» **ABOUT THIS EXERCISE**
In the copy, keep every line below as it is and leave out the pictures.
────────
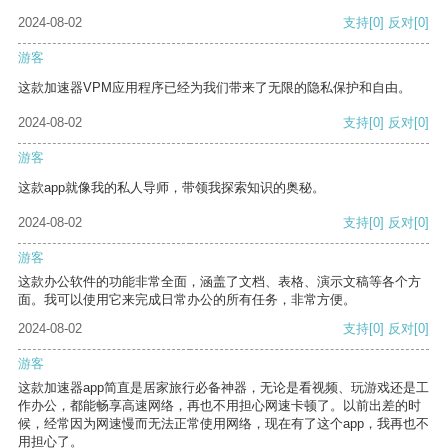
2024-08-02
支持
[0]
反对
[0]
游客
这款加速器VPM应用程序已经为我们带来了无限的隐私保护和自由。
2024-08-02
支持
[0]
反对
[0]
游客
这款app就像我的私人导师，带领我探索知识的奥秘。
2024-08-02
支持
[0]
反对
[0]
游客
这款办公软件的功能非常全面，涵盖了文档、表格、演示文稿等各个方
面。我可以使用它来完成日常办公的所有任务，非常方便。
2024-08-02
支持
[0]
反对
[0]
游客
这款加速器app简直是居家旅行必备神器，无论是看视频、玩游戏还是工
作办公，都能畅享高速网络，再也不用担心网速卡顿了。以前出差的时
候，经常因为网速慢而无法正常使用网络，现在有了这个app，我再也不
用担心了。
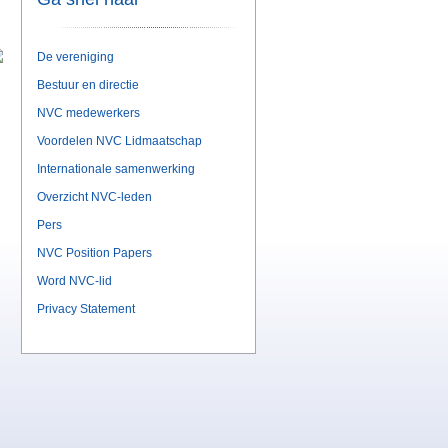
De vereniging
Bestuur en directie
NVC medewerkers
Voordelen NVC Lidmaatschap
Internationale samenwerking
Overzicht NVC-leden
Pers
NVC Position Papers
Word NVC-lid
Privacy Statement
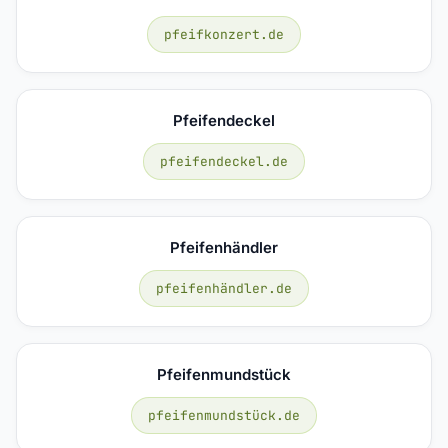
pfeifkonzert.de
Pfeifendeckel
pfeifendeckel.de
Pfeifenhändler
pfeifenhändler.de
Pfeifenmundstück
pfeifenmundstück.de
────────
» **RESULT FOR THIS EXERCISE**
2024-08-02
支持
[0]
反对
[0]
游客
这款加速器VPM应用程序已经为我们带来了无限的隐私保护和自由。
2024-08-02
支持
[0]
反对
[0]
游客
这款app就像我的私人导师，带领我探索知识的奥秘。
2024-08-02
支持
[0]
反对
[0]
游客
这款办公软件的功能非常全面，涵盖了文档、表格、演示文稿等各个方
面。我可以使用它来完成日常办公的所有任务，非常方便。
2024-08-02
支持
[0]
反对
[0]
游客
这款加速器app简直是居家旅行必备神器，无论是看视频、玩游戏还是工
作办公，都能畅享高速网络，再也不用担心网速卡顿了。以前出差的时
候，经常因为网速慢而无法正常使用网络，现在有了这个app，我再也不
用担心了。
De vereniging
Bestuur en directie
NVC medewerkers
Voordelen NVC Lidmaatschap
Internationale samenwerking
Overzicht NVC-leden
Pers
NVC Position Papers
Word NVC-lid
Privacy Statement
pfeifkonzert.de
Pfeifendeckel
pfeifendeckel.de
Pfeifenhändler
pfeifenhändler.de
Pfeifenmundstück
pfeifenmundstück.de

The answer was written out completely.